Our voting rights are now under the largest assault we have witnessed in over a century. A wave of restrictive laws passed in Republican-led state legislatures will mean that next year a disproportionate number of African-Americans, Latinos, people with disabilities, the elderly, and the young will find voting difficult and in many cases impossible. Through legislation that requires a state photo ID to vote, limits early voting, places strict requirements on voter registration, and denies voting rights to Americans with criminal records who have paid their debt to society, millions of American voices will be silenced.
Larry Butler of South Carolina is one of those. He was born at home in 1926, during a time of strict segregation when African-Americans did not have access to hospitals. Because Mr. Butler does not have an official birth certificate, he was denied the free state photo ID and told that it would cost $150 to get the underlying document to obtain one. It is, in essence, a modern-day poll tax used decades ago to deny blacks in the South their right to vote. Unlike Mr. Butler, who is not a wealthy man, most Americans will not have to pay over $100 to exercise their constitutionally guaranteed right.
Dorothy Cooper, 96, of Tennessee may also be barred from the voting booth. She has voted in every election for the past 70 years, but Tennessee's new law could stop her from exercising the democratic right she has cherished for so long. How? Because despite presenting a copy of her lease, a rental receipt, her voter registration card, and her birth certificate, she was denied state photo ID because her birth certificate showed her maiden name. Following media attention and a public outcry, she finally was able to get her ID, but millions of others will likely not be so fortunate.
At least 21 million Americans do not have the requisite ID: 25 percent of African-Americans, 15 percent of those earning less than $35,000, 18 percent of citizens age 65 or older, and 20 percent of voters ages 18 to 29.

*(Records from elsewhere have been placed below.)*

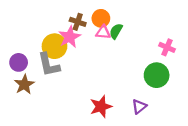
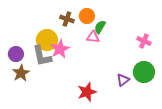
pink triangle: (103, 32) -> (93, 37), moved
pink star: (70, 37) -> (60, 49), moved
green circle: (157, 75) -> (144, 72), moved
purple triangle: (139, 106) -> (123, 80), moved

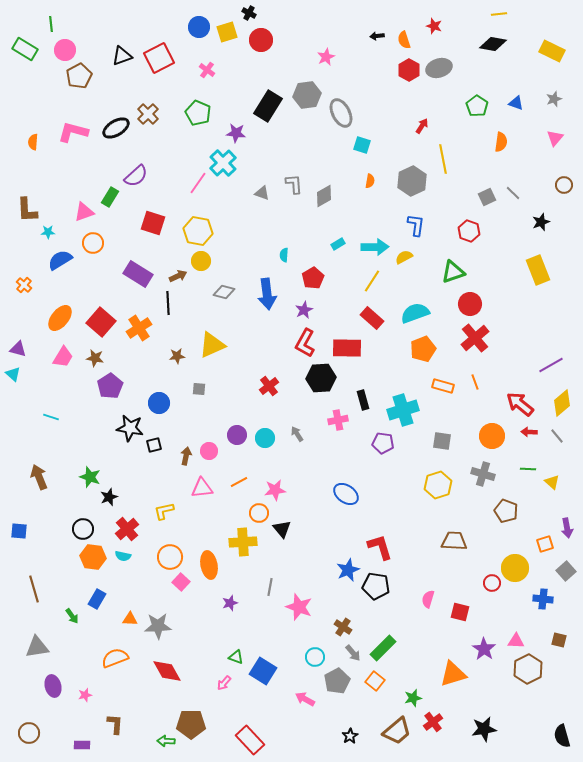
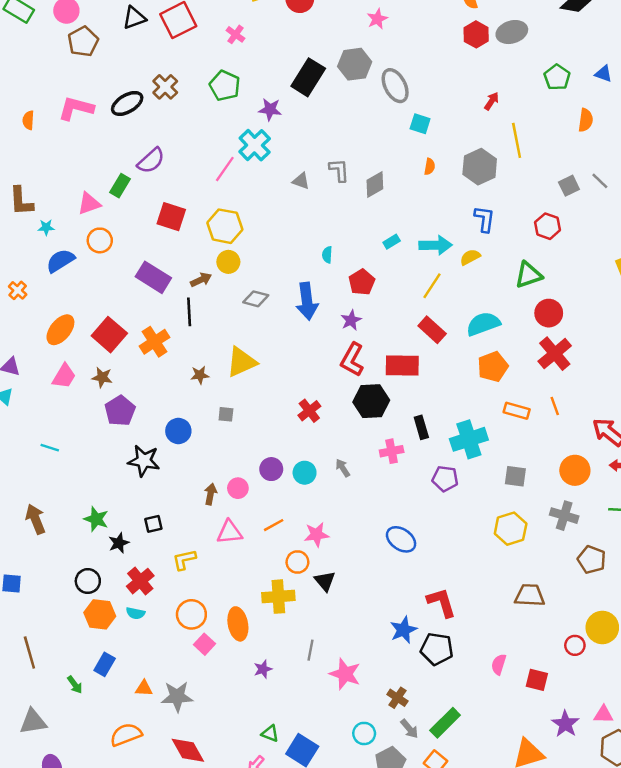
black square: (154, 445) -> (153, 524), moved

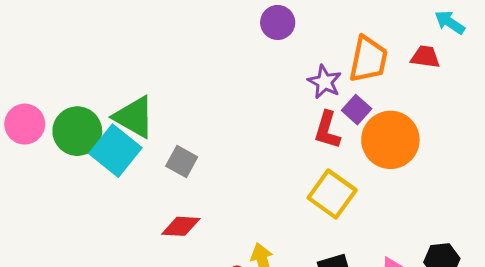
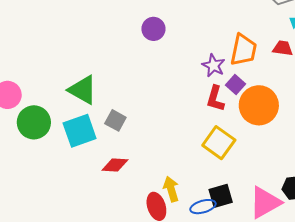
purple circle: (278, 22) -> (153, 29), moved
green circle: (77, 131) -> (34, 122), moved
cyan square: (115, 151) -> (80, 131), moved, turned 32

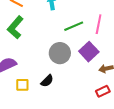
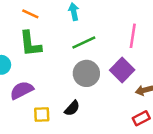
green line: (74, 26) -> (84, 43), moved
green L-shape: (15, 27) -> (30, 44), turned -45

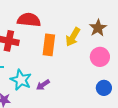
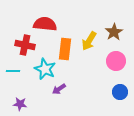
cyan star: (21, 80) -> (45, 69), moved

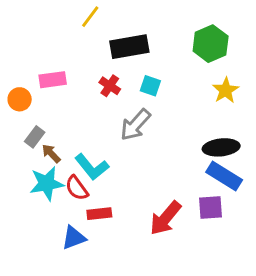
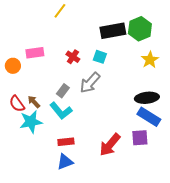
black rectangle: (129, 47) -> (113, 31), moved
gray rectangle: (35, 137) -> (63, 91), moved
red semicircle: (77, 188) -> (17, 104), moved
blue triangle: (74, 238) -> (65, 162), moved

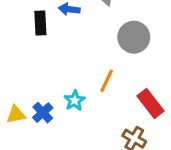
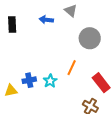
black rectangle: (40, 23) -> (12, 25), moved
blue cross: (43, 113) -> (29, 80), moved, turned 32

In Texas, 600,000 registered voters have no driver's license or state-issued identification. In Wisconsin, approximately half of African-Americans and Latinos lack the ID required by its law. And in Tennessee, which has never required anyone over the age of 60 to have a photo on their driver's license, over 126,000 seniors now face an additional hurdle to the polls. Students in Texas, Wisconsin, and South Carolina can no longer use their college identification to vote.
The rationale for state photo ID laws is to prevent voter fraud. Yet there are no documented instances of fraud that these laws would prevent. An extensive analysis of data from all 50 states by the U.S. Justice Department found that incidents of voter fraud are exceedingly rare and were, in all cases, instances of improper voting involve registration and eligibility issues that would not be solved by voter ID laws.
There may be another reason prompting the push for these laws that inordinately impact certain voters that tend to vote Democratic. A new documentary from Brave New Foundation reveals that these laws have strong partisan backing. The American Legislative Exchange Council—a conservative advocacy group that receives funding from the billionaire Koch brothers (who also help fund the Tea Party)—crafted and distributed model legislation restricting voting for lawmakers to introduce in 34 states. The Koch brothers also contributed funds to the Republican legislators who supported these laws. Just five states where laws have already passed represent 171 electoral votes, two thirds of those needed to win the presidency. There is no question that these laws can impact electoral outcome.